Halobetasol; tazarotene is administered topically to the skin.
-Halobetasol: Once in the systemic circulation, halobetasol is metabolized in the liver, but systemic metabolism has not been fully quantified. Excretion of halobetasol and its metabolites occurs via the urine and bile.
-Tazarotene: Tazarotene is rapidly metabolized in the skin by esterase hydrolysis to form the active metabolite, tazarotenic acid. After being systemically absorbed, tazarotenic acid is more than 99% bound to plasma proteins. Tazarotenic acid is hydrophilic and is quickly metabolized systemically to sulfoxides, sulfones, and other metabolites, causing no apparent accumulation within body tissues. Elimination of the metabolites occurs via fecal and renal pathways. Tazarotenic acid exhibits a half-life of approximately 18 hours in both normal and psoriatic patients.
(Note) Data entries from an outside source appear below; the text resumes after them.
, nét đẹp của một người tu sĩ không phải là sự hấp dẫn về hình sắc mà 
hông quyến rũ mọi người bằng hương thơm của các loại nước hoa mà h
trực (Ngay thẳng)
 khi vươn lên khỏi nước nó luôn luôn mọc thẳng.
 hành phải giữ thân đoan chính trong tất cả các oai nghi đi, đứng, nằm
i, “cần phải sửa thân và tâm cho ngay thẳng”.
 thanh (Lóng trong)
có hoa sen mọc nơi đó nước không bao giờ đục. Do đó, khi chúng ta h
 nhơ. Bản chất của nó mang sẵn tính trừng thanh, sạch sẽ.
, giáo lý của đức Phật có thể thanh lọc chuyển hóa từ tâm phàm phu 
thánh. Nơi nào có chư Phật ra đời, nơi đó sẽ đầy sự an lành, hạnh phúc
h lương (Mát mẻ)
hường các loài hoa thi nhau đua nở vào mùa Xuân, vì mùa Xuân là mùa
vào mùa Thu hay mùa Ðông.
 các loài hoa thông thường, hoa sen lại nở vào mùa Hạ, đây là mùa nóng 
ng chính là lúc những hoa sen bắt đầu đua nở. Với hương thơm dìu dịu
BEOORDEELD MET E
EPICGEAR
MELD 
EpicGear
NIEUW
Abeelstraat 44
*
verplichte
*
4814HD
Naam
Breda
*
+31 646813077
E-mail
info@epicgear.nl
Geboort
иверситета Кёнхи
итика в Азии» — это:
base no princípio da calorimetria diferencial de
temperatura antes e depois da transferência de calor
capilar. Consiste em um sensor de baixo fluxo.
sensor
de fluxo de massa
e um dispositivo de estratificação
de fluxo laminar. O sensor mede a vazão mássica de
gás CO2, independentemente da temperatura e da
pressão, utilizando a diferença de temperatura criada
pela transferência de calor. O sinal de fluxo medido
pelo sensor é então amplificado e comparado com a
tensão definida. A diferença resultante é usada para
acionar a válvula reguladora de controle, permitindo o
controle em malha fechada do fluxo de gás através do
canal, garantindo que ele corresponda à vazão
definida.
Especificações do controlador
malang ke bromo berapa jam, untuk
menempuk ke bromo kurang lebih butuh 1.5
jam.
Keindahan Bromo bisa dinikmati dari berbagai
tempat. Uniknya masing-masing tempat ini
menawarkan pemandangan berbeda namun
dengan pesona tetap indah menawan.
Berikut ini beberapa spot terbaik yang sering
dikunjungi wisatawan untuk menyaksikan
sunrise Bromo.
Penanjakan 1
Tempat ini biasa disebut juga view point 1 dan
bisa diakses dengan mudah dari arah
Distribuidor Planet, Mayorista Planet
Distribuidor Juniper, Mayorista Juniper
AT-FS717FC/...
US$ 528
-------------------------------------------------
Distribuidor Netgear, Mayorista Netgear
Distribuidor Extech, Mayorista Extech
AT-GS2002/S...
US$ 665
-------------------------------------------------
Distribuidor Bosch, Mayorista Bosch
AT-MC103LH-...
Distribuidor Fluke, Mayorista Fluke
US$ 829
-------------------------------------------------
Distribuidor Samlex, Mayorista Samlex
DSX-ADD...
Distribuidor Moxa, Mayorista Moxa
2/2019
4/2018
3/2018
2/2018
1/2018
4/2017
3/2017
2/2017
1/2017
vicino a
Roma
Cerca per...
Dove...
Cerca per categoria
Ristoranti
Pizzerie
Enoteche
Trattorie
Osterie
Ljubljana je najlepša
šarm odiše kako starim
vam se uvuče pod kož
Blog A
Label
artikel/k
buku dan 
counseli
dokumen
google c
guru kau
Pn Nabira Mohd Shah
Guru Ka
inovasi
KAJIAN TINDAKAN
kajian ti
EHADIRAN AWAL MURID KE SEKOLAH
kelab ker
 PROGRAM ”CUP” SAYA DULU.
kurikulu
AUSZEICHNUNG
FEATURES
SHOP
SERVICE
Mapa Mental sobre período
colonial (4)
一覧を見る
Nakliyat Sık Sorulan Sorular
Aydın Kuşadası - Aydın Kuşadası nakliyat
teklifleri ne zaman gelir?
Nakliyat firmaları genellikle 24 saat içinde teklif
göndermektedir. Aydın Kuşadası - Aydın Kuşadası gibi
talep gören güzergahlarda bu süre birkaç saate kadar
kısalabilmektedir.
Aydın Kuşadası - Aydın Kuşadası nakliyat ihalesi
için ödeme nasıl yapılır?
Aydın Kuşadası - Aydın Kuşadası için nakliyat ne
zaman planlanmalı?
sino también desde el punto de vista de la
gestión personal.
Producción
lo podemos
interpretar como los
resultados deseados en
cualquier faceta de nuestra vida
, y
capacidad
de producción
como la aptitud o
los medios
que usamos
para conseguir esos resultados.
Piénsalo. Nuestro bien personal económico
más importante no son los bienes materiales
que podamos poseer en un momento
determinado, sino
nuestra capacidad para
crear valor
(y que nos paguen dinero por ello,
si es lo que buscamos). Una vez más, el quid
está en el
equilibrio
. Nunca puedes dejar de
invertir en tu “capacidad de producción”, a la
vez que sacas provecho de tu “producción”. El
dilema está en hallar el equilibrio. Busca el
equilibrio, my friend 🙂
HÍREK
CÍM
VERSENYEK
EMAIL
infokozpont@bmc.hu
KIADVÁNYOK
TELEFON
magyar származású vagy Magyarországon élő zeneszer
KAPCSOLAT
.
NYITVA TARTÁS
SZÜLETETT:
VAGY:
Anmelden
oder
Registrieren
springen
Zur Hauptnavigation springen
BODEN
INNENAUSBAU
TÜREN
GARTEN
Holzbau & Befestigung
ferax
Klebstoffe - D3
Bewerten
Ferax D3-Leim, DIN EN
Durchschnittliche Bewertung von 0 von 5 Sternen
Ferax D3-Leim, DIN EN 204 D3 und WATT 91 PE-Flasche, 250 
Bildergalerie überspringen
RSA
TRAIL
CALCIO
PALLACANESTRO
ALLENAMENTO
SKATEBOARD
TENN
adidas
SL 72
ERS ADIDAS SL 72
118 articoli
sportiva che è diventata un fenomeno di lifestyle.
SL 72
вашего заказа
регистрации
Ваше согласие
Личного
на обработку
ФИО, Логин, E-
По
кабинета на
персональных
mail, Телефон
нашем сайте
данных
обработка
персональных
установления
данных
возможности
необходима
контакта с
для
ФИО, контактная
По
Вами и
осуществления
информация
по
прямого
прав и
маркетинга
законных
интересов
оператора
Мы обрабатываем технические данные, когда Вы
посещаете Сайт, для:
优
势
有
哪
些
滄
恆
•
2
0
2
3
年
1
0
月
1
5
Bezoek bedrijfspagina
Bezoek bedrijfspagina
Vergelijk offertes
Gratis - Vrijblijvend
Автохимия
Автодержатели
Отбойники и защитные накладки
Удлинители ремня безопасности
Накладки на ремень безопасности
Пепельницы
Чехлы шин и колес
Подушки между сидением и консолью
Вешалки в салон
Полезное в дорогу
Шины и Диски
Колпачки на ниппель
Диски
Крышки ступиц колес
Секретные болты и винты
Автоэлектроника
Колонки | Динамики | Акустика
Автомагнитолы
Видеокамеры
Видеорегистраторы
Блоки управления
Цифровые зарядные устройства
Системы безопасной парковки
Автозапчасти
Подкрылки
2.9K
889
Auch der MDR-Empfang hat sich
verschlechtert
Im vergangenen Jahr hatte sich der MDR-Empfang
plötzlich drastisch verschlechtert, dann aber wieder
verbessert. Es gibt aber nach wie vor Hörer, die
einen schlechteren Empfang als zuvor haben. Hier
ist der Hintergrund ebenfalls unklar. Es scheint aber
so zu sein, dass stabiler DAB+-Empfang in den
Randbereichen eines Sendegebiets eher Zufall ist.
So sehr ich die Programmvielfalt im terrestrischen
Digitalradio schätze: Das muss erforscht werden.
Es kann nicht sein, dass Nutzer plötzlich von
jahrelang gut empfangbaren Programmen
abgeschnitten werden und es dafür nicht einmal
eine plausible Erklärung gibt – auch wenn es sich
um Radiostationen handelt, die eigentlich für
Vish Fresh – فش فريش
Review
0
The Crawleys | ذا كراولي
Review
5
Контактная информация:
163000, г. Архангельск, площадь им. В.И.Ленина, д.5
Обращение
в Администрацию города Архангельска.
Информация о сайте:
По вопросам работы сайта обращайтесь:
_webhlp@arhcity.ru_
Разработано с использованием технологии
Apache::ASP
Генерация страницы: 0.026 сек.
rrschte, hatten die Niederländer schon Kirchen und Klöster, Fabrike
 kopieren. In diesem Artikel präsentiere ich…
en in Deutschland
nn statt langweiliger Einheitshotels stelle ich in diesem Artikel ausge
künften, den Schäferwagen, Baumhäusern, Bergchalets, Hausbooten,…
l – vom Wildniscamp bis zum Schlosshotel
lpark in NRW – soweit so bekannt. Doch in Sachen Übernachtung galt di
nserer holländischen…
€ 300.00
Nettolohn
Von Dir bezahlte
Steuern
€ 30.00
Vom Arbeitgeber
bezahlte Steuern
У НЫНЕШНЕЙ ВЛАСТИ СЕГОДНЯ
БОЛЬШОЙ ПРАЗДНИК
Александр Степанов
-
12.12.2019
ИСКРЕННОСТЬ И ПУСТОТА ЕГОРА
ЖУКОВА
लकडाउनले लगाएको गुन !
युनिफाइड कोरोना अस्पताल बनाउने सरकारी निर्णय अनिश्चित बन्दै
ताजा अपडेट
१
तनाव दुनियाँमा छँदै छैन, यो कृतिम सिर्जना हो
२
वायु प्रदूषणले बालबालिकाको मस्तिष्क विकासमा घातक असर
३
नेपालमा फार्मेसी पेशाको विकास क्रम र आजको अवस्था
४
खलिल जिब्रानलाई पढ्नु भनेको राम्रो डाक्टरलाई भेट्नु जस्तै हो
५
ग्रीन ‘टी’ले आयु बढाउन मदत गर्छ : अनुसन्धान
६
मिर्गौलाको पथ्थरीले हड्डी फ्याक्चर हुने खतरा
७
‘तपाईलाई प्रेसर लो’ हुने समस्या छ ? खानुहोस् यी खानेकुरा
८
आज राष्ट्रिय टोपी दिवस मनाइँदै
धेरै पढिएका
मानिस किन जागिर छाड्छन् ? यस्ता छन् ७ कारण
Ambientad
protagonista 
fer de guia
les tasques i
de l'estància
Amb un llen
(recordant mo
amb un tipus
Affected cytochrome P450 isoenzymes and drug transporters: none
-Route-Specific Pharmacokinetics
Topical Route
Systemic exposures of halobetasol, tazarotene, and tazarotenic acid were evaluated in a pharmacokinetic study involving 22 adults with moderate to severe plaque psoriasis affecting at least 20% of the body surface area. After once daily dosing for 28 days, systemic concentrations of halobetasol and tazarotene were quantifiable in 13 and 18 patients, respectively. Tazarotenic acid was quantifiable in all 22 patients. For all three drug moieties, systemic exposures were at or near steady state by treatment day 28.